I backed the truck around in the center of the road and drove back to the Y fork that divided off toward Buddy’s cabin. I could see Buddy on the front porch in a red wool shirt and a pair of corduroys with a white coffee cup in his hand.

“I don’t guess there’s a need to take up our conversation with him, is there?” Mr. Riordan said.

I didn’t want to answer him or even acknowledge his presumption. But he was still drunk, his gray eyes staring as flatly at me as though he were looking down a rifle barrel.

“No, sir, I don’t guess there is,” I said.

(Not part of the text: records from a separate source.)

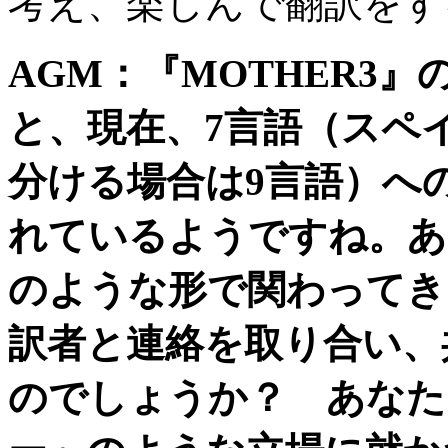
考え、楽しんで翻訳をす
AGM
：『
MOTHER3
』
と、現在、
7
言語（スペ
分ける場合は
9
言語）へ
れているようですね。あ
のような形で関わってき
訳者と連絡を取り合い、
のでしょうか？ あなた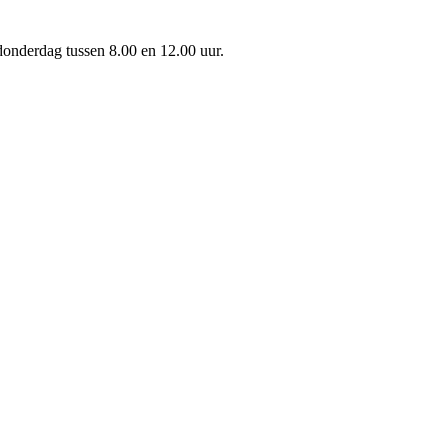
onderdag tussen 8.00 en 12.00 uur.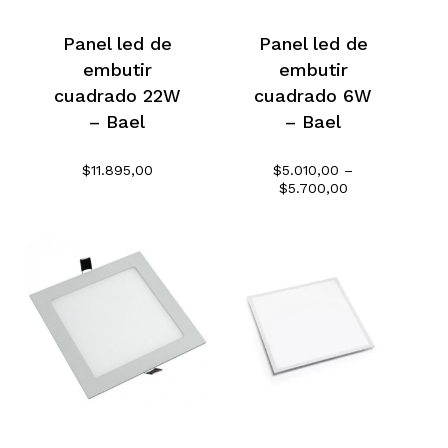
Panel led de
Panel led de
embutir
embutir
cuadrado 22W
cuadrado 6W
– Bael
– Bael
$
11.895,00
$
5.010,00
–
Rango
$
5.700,00
de
precios:
desde
$5.010,00
hasta
$5.700,00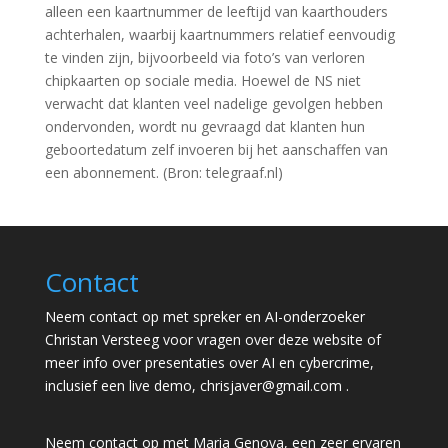
alleen een kaartnummer de leeftijd van kaarthouders
achterhalen, waarbij kaartnummers relatief eenvoudig
te vinden zijn, bijvoorbeeld via foto’s van verloren
chipkaarten op sociale media. Hoewel de NS niet
verwacht dat klanten veel nadelige gevolgen hebben
ondervonden, wordt nu gevraagd dat klanten hun
geboortedatum zelf invoeren bij het aanschaffen van
een abonnement. (Bron: telegraaf.nl)
Contact
Neem contact op met spreker en AI-onderzoeker
Christan Versteeg voor vragen over deze website of
meer info over presentaties over AI en cybercrime,
inclusief een live demo,
chrisjaver@gmail.com
.
Neem contact op met Maria Genova, een zeer ervaren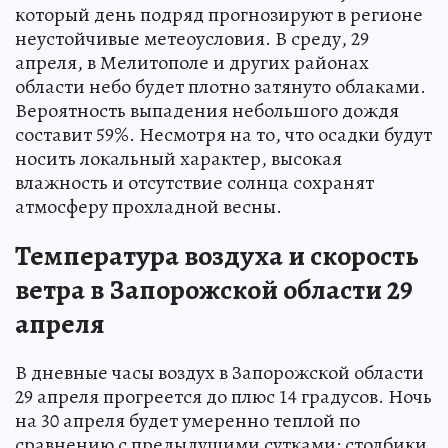
который день подряд прогнозируют в регионе
неустойчивые метеоусловия. В среду, 29
апреля, в Мелитополе и других районах
области небо будет плотно затянуто облаками.
Вероятность выпадения небольшого дождя
составит 59%. Несмотря на то, что осадки будут
носить локальный характер, высокая
влажность и отсутствие солнца сохранят
атмосферу прохладной весны.
Температура воздуха и скорость
ветра в Запорожской области 29
апреля
В дневные часы воздух в Запорожской области
29 апреля прогреется до плюс 14 градусов. Ночь
на 30 апреля будет умеренно теплой по
сравнению с предыдущими сутками: столбики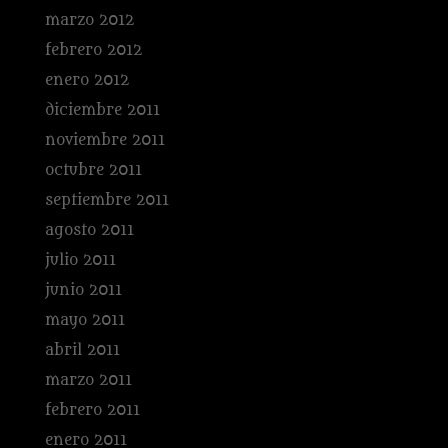
marzo 2012
febrero 2012
enero 2012
diciembre 2011
noviembre 2011
octubre 2011
septiembre 2011
agosto 2011
julio 2011
junio 2011
mayo 2011
abril 2011
marzo 2011
febrero 2011
enero 2011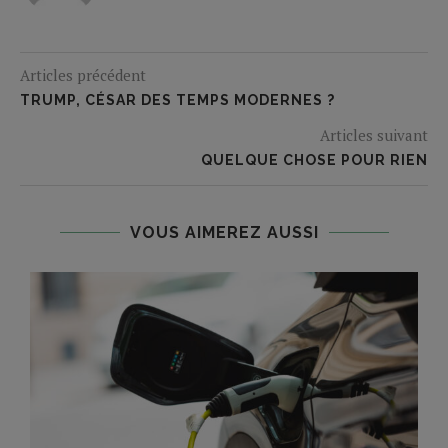
Articles précédent
TRUMP, CÉSAR DES TEMPS MODERNES ?
Articles suivant
QUELQUE CHOSE POUR RIEN
VOUS AIMEREZ AUSSI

I got out of the truck, and he slipped behind the wheel, clanked the transmission into first with the clutch partially depressed, the gears shearing into one another like broken Coke bottles, then popped the pedal loose and bounced forward across the field toward his house. I heard him shift into second, and the transmission whined as though there were a file caught in it.

Buddy walked toward me off the porch with his cup of coffee in his hand. His face was pinched in the wind.

“What happened to the old man?” he said.

“He got the sun in his eyes.”

“I don’t believe it. The old man really drunk? He don’t get drunk.”

“He had some bad stuff working in him back there in the restaurant.”

“What?”

“He wants to believe in his friends.”

“What are you talking about, man?”

“All those shit-hog people who call themselves neighbors.”

“You smell like you put your head in the jug, too.”

“Tell me how you live around these bastards. They treat your old man like sheep dip.”

“What set you off?”

We closed the cabin door behind us, and I felt the sudden warmth of the room in my face and hands.

“I really don’t understand it,” I said. “Your father’s a decent man, and he puts up with a gyppo logger giggling on a cigar like a gargoyle, and these guys in the restaurant acted like somebody held up a bed pan to their nostrils when we walked in.”